Tehran has rejected media reports linking an upcoming meeting between Iranian and EU officials to recent riots in Iran, saying the planned talks will focus on the 2015 multilateral nuclear deal.
Speaking at a news conference on Monday, Foreign Ministry Spokesman Bahram Qassemi said Foreign Minister Mohammad Javad Zarif is due in Brussels later this week for talks with the EU foreign policy chief, Federica Mogherini, as well as his British, German and French counterparts.
“This meeting will be held at the invitation of Ms. Mogherini, and is only meant to review the process of implementing the JCPOA,” said Qassemi, using an acronym for the nuclear deal officially called the Joint Comprehensive Plan of Action.
He was reacting to a foreign media fanfare created over Mogherini’s invitation, which claimed the EU was planning the meeting to address the riots in Iran.
“This meeting has been associated with Iran's internal affairs with vicious intentions,” Qassemi said.

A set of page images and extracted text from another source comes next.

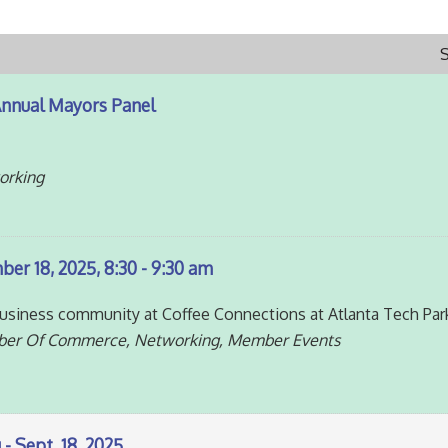
Annual Mayors Panel
orking
er 18, 2025, 8:30 - 9:30 am
siness community at Coffee Connections at Atlanta Tech Par
ber Of Commerce, Networking, Member Events
- Sept. 18, 2025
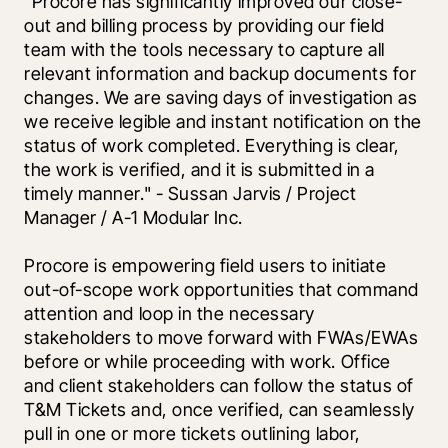
"Procore has significantly improved our close-
out and billing process by providing our field 
team with the tools necessary to capture all 
relevant information and backup documents for 
changes. We are saving days of investigation as 
we receive legible and instant notification on the 
status of work completed. Everything is clear, 
the work is verified, and it is submitted in a 
timely manner." - Sussan Jarvis / Project 
Manager / A-1 Modular Inc.
Procore is empowering field users to initiate 
out-of-scope work opportunities that command 
attention and loop in the necessary 
stakeholders to move forward with FWAs/EWAs 
before or while proceeding with work. Office 
and client stakeholders can follow the status of 
T&M Tickets and, once verified, can seamlessly 
pull in one or more tickets outlining labor, 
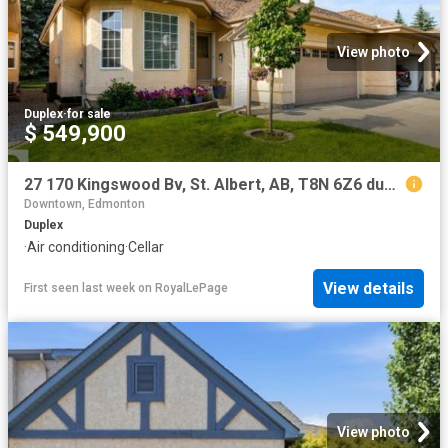
View photo
Duplex
·
for sale
$ 549,900
27 170 Kingswood Bv, St. Albert, AB, T8N 6Z6 duplex for sale | Listing ID E4501 | Royal LePage
Downtown, Edmonton
Duplex
·
Air conditioning
·
Cellar
View details
First seen last week
on
RoyalLePage
View photo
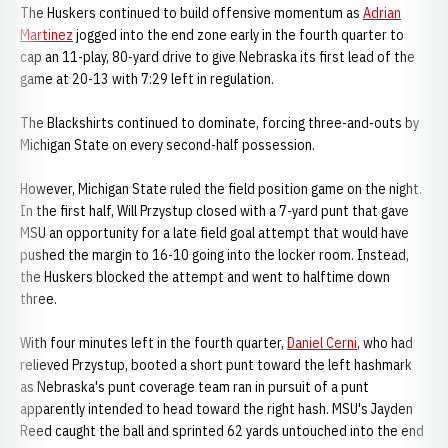
The Huskers continued to build offensive momentum as
Adrian
Martinez
jogged into the end zone early in the fourth quarter to
cap an 11-play, 80-yard drive to give Nebraska its first lead of the
game at 20-13 with 7:29 left in regulation.
The Blackshirts continued to dominate, forcing three-and-outs by
Michigan State on every second-half possession.
However, Michigan State ruled the field position game on the night.
In the first half, Will Przystup closed with a 7-yard punt that gave
MSU an opportunity for a late field goal attempt that would have
pushed the margin to 16-10 going into the locker room. Instead,
the Huskers blocked the attempt and went to halftime down
three.
With four minutes left in the fourth quarter,
Daniel Cerni
, who had
relieved Przystup, booted a short punt toward the left hashmark
as Nebraska's punt coverage team ran in pursuit of a punt
apparently intended to head toward the right hash. MSU's Jayden
Reed caught the ball and sprinted 62 yards untouched into the end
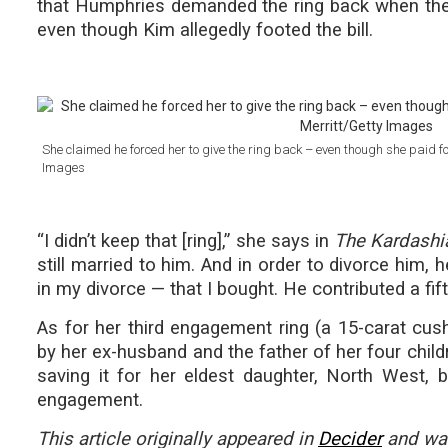
that Humphries demanded the ring back when they 
even though Kim allegedly footed the bill.
She claimed he forced her to give the ring back – even though she paid for
Images
“I didn’t keep that [ring],” she says in
The Kardashi
still married to him. And in order to divorce him, h
in my divorce — that I bought. He contributed a fift
As for her third engagement ring (a 15-carat cush
by her ex-husband and the father of her four chil
saving it for her eldest daughter, North West,
engagement.
This article originally appeared in
Decider
and was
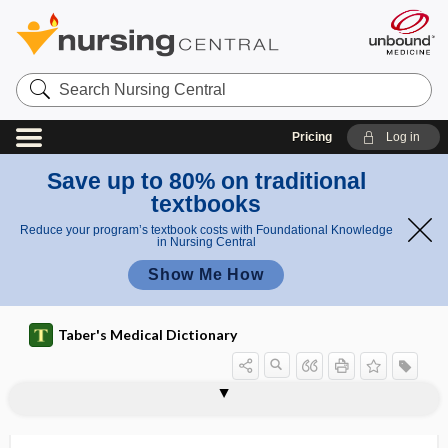
Search
Nursing
Central
Pricing
Log in
Save up to 80% on traditional
textbooks
Reduce your program’s textbook costs with Foundational Knowledge
in Nursing Central
Show Me How
Taber's Medical Dictionary
tyrogenous
Tyroglyphus
tyroid
tyroma
tyromatosis
tyrosinase
tyrosine
tyrosine kinase
tyrosinemia
tyrosinosis
tyrosinuria
tyrosis
tyrosyluria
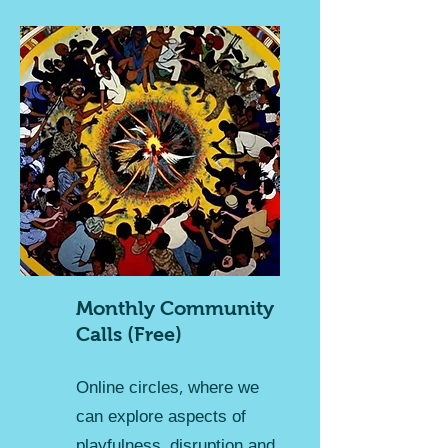
Monthly Community
Calls (Free)
Online circles, where we
can explore aspects of
playfulness, disruption and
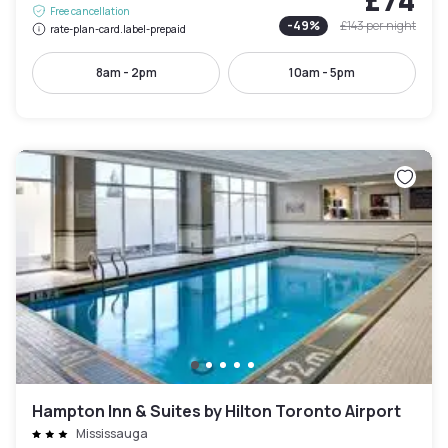
Free cancellation
-
49
%
£143
per night
rate-plan-card.label-prepaid
8am - 2pm
10am - 5pm
Hampton Inn & Suites by Hilton Toronto Airport
Mississauga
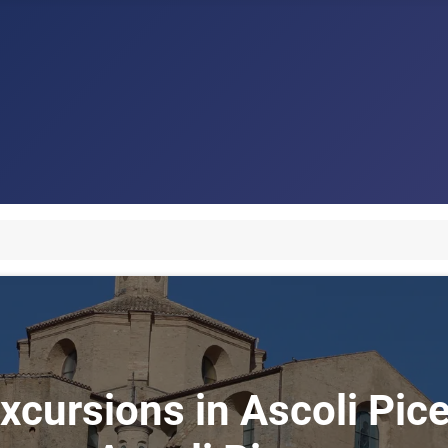
xcursions in Ascoli Pice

The session would possibly take place at Mogherini’s office on Thursday or Friday or earlier, he added.
Earlier in the day, Zarif, himself, commented on the claims in media reports, saying, “Some media outlets, especially Israeli ones, tried to fabricate news in this regard. Such news fabrication is baseless and unfounded."
Last week, Iran witnessed peaceful protests against recent price hikes and the overall economic situation of the country. However, limited numbers of violent individuals, some of them armed, sought to turn the peaceful protests into street riots.
Some foreign media outlets, meanwhile, tried to depict the entire situation as an uprising targeting Iran’s Islamic establishment.
Mindful of how the violent individuals sought to hijack the peaceful rallies, however, the original protesters soon heeded calls by authorities to leave the streets, paving the way for law enforcement officials to deal with the vandals and armed elements.
Snub at UNSC for US
On Friday, the UN Security Council gave in to a US push for a meeting on the events inside Iran. The session, though, did not go as planned as three veto wielders and Washington’s own allies used the debate to criticize the White House for wasting the Security Council's time with an issue that related to Iran’s internal affairs.
At the meeting, several UNSC members defended the JCPOA and warned the US against attempts to exploit the recent developments inside Iran to undermine the 2015 nuclear accord.
Qassemi touched on the US failure to bring UNSC members on board against Iran at Friday’s session, describing it as yet another defeat for Washington in its regional and foreign policy.
The developments at the council showed a “new era” has dawned, and that the Security Council, along with the entire international community, does not follow in Washington’s footsteps.
Qassemi further said that Washington’s potential departure from the Iran nuclear deal or any irrational attitude on its part would be met with Tehran’s proportionate and strong reaction, “which will make the US administration regret it.”